[Records provided — start]

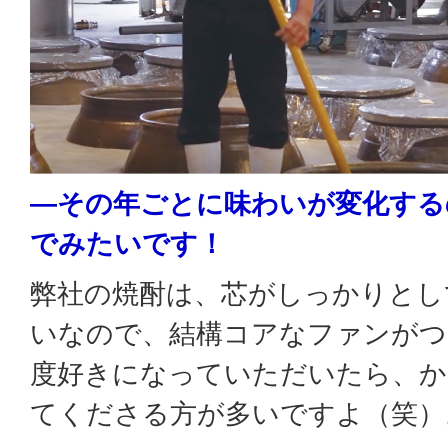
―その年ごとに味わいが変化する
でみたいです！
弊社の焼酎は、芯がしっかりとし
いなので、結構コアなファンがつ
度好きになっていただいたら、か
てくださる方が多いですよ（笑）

[Records provided — finish]

→ Task directions: Exactly the lines from the one containing "いなので、結構コアなファンがつ" to the last line of the entries above must be duplicated, with both of those lines included and nothing more.

→ Solution for this task:
いなので、結構コアなファンがつ
度好きになっていただいたら、か
てくださる方が多いですよ（笑）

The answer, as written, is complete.